I was recently shown some risk-adjusted mortality data from the University HealthSystem Consortium comparing actual versus predicted mortality for Hopkins Hospital. Looking at risk categories from low-risk patients to high-risk patients, Hospital patients had lower than expected mortality in all of these groupings. I have been told that our Hospital scored among the best—number 2—among all 81 academic medical centers in the cohort for these statistics.
Congratulations. This appears to be a great accomplishment, and if in subsequent years we can establish similar results to prove that 2005 was not a statistical fluke, we can certainly take pride in these results.
It’s important to observe that, assuming these results can be consistently reproduced, it’s as yet unclear why we are doing better than other hospitals. Perhaps it’s due to the superior quality of physician and nursing expertise—and in particular clinical skills—which seem to be in such short supply these days. On the other hand, perhaps our initiatives in patient safety are paying off in ways we didn’t foresee. Many safety and quality improvement initiatives set very specific goals, such as reducing infection rates, that weren’t necessarily focused specifically on mortality outcomes.

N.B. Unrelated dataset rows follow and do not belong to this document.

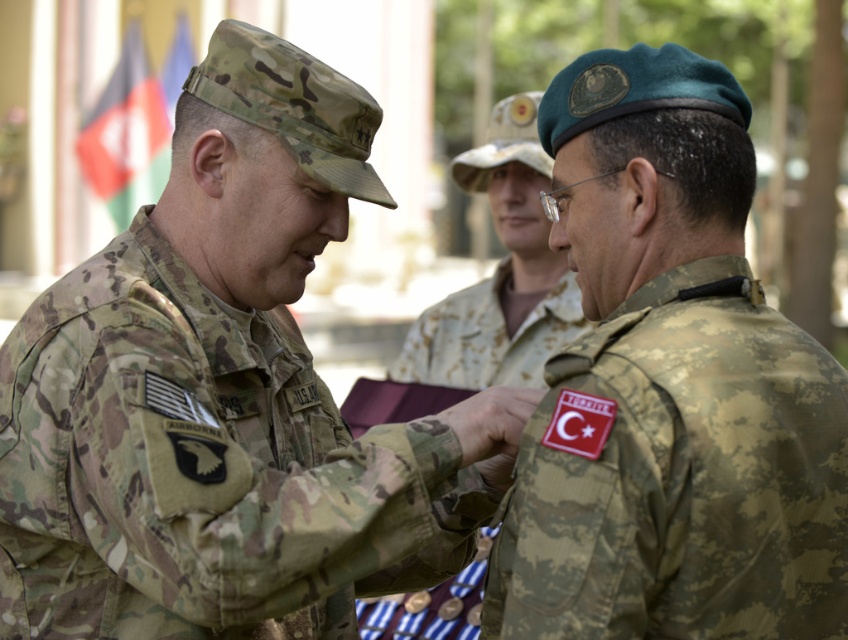 Between camo uniform at center and camouflage fabric beret at upper right, which one is positioned higher?

camouflage fabric beret at upper right

Where is `camo uniform at center`? The image size is (848, 640). camo uniform at center is located at coordinates (226, 396). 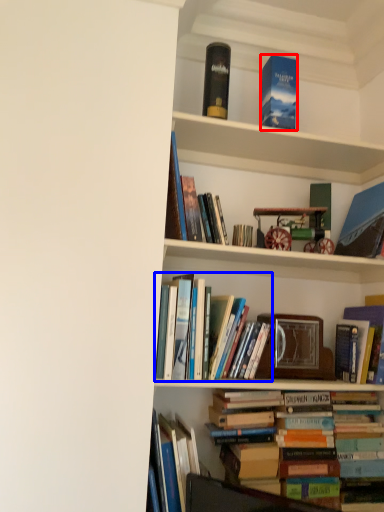 Question: Which of the following is the closest to the observer, book (highlighted by a red box) or book (highlighted by a blue box)?

Choices:
 (A) book
 (B) book

Answer: (B) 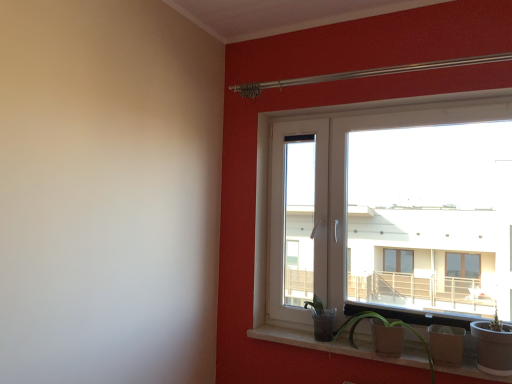 Question: From the image's perspective, is white plastic window at upper right below matte concrete window sill at lower center?

Choices:
 (A) no
 (B) yes

Answer: (A)

Question: Is white plastic window at upper right at the left side of matte concrete window sill at lower center?

Choices:
 (A) no
 (B) yes

Answer: (A)

Question: Is white plastic window at upper right wider than matte concrete window sill at lower center?

Choices:
 (A) yes
 (B) no

Answer: (B)

Question: Can you confirm if white plastic window at upper right is shorter than matte concrete window sill at lower center?

Choices:
 (A) yes
 (B) no

Answer: (B)

Question: Is white plastic window at upper right outside of matte concrete window sill at lower center?

Choices:
 (A) no
 (B) yes

Answer: (B)

Question: Visually, is matte brown pot at lower right positioned to the left or to the right of white plastic window at upper right?

Choices:
 (A) left
 (B) right

Answer: (A)

Question: Considering their positions, is matte brown pot at lower right located in front of or behind white plastic window at upper right?

Choices:
 (A) behind
 (B) front

Answer: (B)

Question: Is matte brown pot at lower right inside or outside of white plastic window at upper right?

Choices:
 (A) inside
 (B) outside

Answer: (B)

Question: Is matte brown pot at lower right taller or shorter than white plastic window at upper right?

Choices:
 (A) short
 (B) tall

Answer: (A)

Question: Looking at their shapes, would you say matte brown pot at lower right is wider or thinner than matte concrete window sill at lower center?

Choices:
 (A) thin
 (B) wide

Answer: (B)

Question: Is matte brown pot at lower right in front of or behind matte concrete window sill at lower center in the image?

Choices:
 (A) behind
 (B) front

Answer: (B)

Question: Considering the positions of point (382, 319) and point (395, 359), is point (382, 319) closer or farther from the camera than point (395, 359)?

Choices:
 (A) farther
 (B) closer

Answer: (A)

Question: From a real-world perspective, is matte brown pot at lower right positioned above or below matte concrete window sill at lower center?

Choices:
 (A) below
 (B) above

Answer: (B)

Question: From a real-world perspective, relative to matte concrete window sill at lower center, is white plastic window at upper right vertically above or below?

Choices:
 (A) above
 (B) below

Answer: (A)

Question: Considering their positions, is white plastic window at upper right located in front of or behind matte concrete window sill at lower center?

Choices:
 (A) behind
 (B) front

Answer: (A) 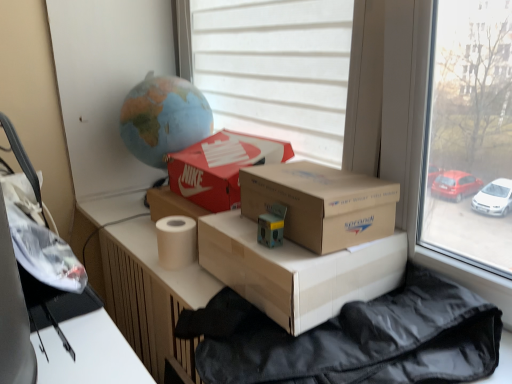 Where is `free location in front of matte green plastic toy at center`? free location in front of matte green plastic toy at center is located at coordinates (287, 264). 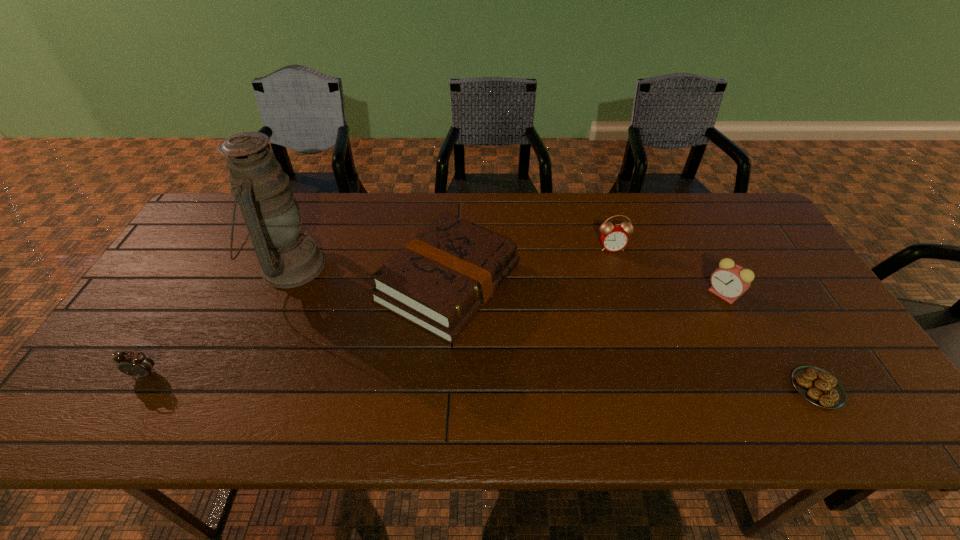 Where is `empty location between the rightmost object and the oil lamp`? empty location between the rightmost object and the oil lamp is located at coordinates (554, 327).

This screenshot has width=960, height=540. Find the location of `unoccupied position between the farthest alarm clock and the nearest alarm clock`. unoccupied position between the farthest alarm clock and the nearest alarm clock is located at coordinates [378, 310].

This screenshot has height=540, width=960. I want to click on unoccupied position between the second object from left to right and the rightmost alarm clock, so click(507, 280).

The width and height of the screenshot is (960, 540). What are the coordinates of `vacant region between the fourth object from right to left and the rightmost alarm clock` in the screenshot? It's located at point(586,288).

I want to click on vacant area that lies between the shortest object and the fifth object from left to right, so click(770, 341).

Locate an element on the screen. This screenshot has width=960, height=540. vacant area between the second object from left to right and the fifth object from left to right is located at coordinates (507, 280).

Where is `unoccupied position between the third object from left to right and the farthest alarm clock`? unoccupied position between the third object from left to right and the farthest alarm clock is located at coordinates (530, 265).

This screenshot has width=960, height=540. I want to click on empty location between the rightmost object and the tallest object, so click(x=554, y=327).

Locate an element on the screen. Image resolution: width=960 pixels, height=540 pixels. object that is the third nearest to the hardback book is located at coordinates (136, 364).

Locate which object is the fourth closest to the pastry. Please provide its 2D coordinates. Your answer should be formatted as a tuple, i.e. [(x, y)], where the tuple contains the x and y coordinates of a point satisfying the conditions above.

[(288, 258)] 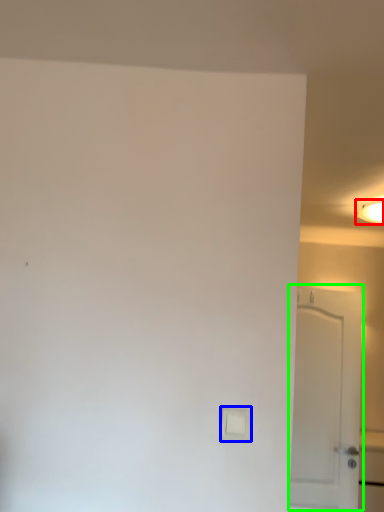 Question: Which object is the closest to the lighting (highlighted by a red box)? Choose among these: light switch (highlighted by a blue box) or door (highlighted by a green box).

Choices:
 (A) light switch
 (B) door

Answer: (B) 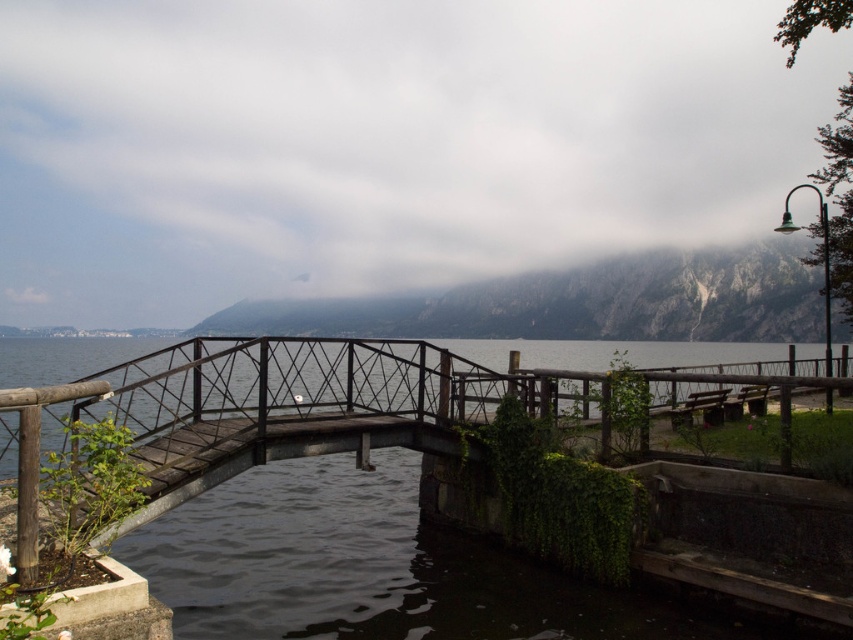 Is rusty metal bridge at center to the left of rocky gray mountain at upper center from the viewer's perspective?

Correct, you'll find rusty metal bridge at center to the left of rocky gray mountain at upper center.

Does rusty metal bridge at center lie in front of rocky gray mountain at upper center?

Yes, it is in front of rocky gray mountain at upper center.

Locate an element on the screen. Image resolution: width=853 pixels, height=640 pixels. rusty metal bridge at center is located at coordinates tap(288, 404). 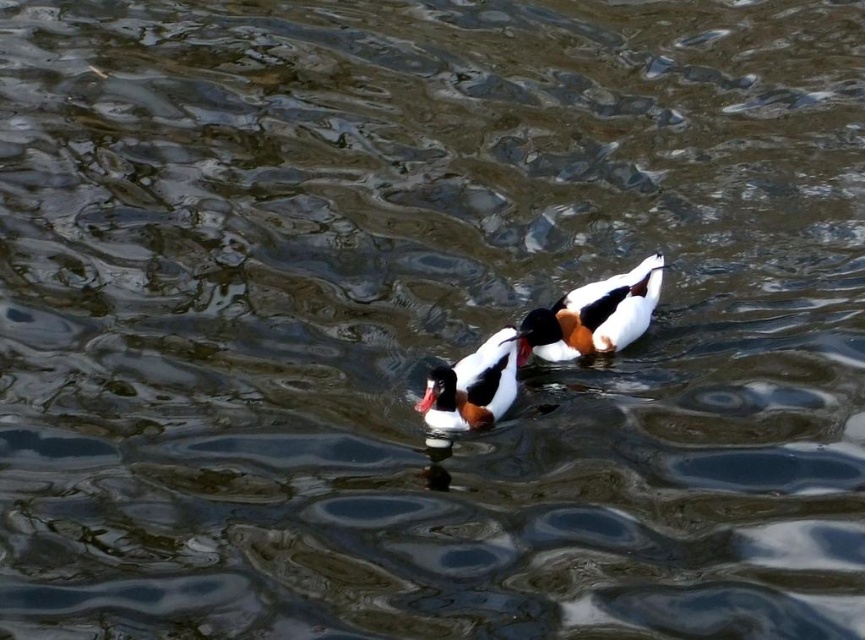 You are a wildlife photographer aiming to capture the white glossy duck at center. Based on its position, which part of the water surface should you focus on to ensure the duck is sharply in the frame?

The white glossy duck at center is located at point (593, 316), so you should focus on the water surface at those coordinates to ensure the duck is sharply in the frame.

You are a photographer trying to capture both the white glossy duck at center and the white fluffy duck at center in a single shot. Since you want to highlight their height difference, which duck should you focus on first to ensure the taller one is in frame?

The white glossy duck at center is much taller than the white fluffy duck at center, so you should focus on the white glossy duck at center first to ensure the taller one is in frame.

Consider the image. You are observing two ducks in the water. There is a white glossy duck at center and a white fluffy duck at center. Which duck is positioned to the right of the other?

The white glossy duck at center is positioned to the right of the white fluffy duck at center. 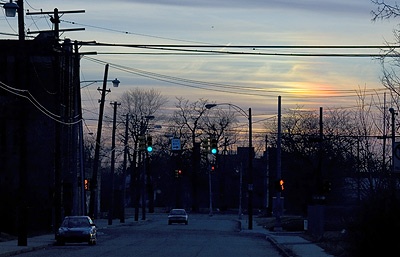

But whatever we learn, what I do feel after looking at the data is that we could set audacious targets for mortality goals and use our patient safety initiatives as an appropriate tool to reach those goals. From a quick glance at our results, we’re not far from achieving actual mortality that is just 60 percent of “expected” mortality, and so a 50 percent or even 40 percent target could represent a reasonable “stretch” goal. The implications of this are rather startling. Imagine if we could demonstrate that the mortality for patients coming to Hopkins Hospital was fully half that of most other hospitals.
This goal is, in my view, within our reach. If we simply unleash the creative energy of our staff, from doctors and nurses to ward clerks, housekeepers, pharmacists, technicians and administrators, we can do this.
I salute everyone in the Johns Hopkins Health System for these unparalleled accomplishments. Please join me in considering how, in the year ahead, we can move the bar of excellence even higher.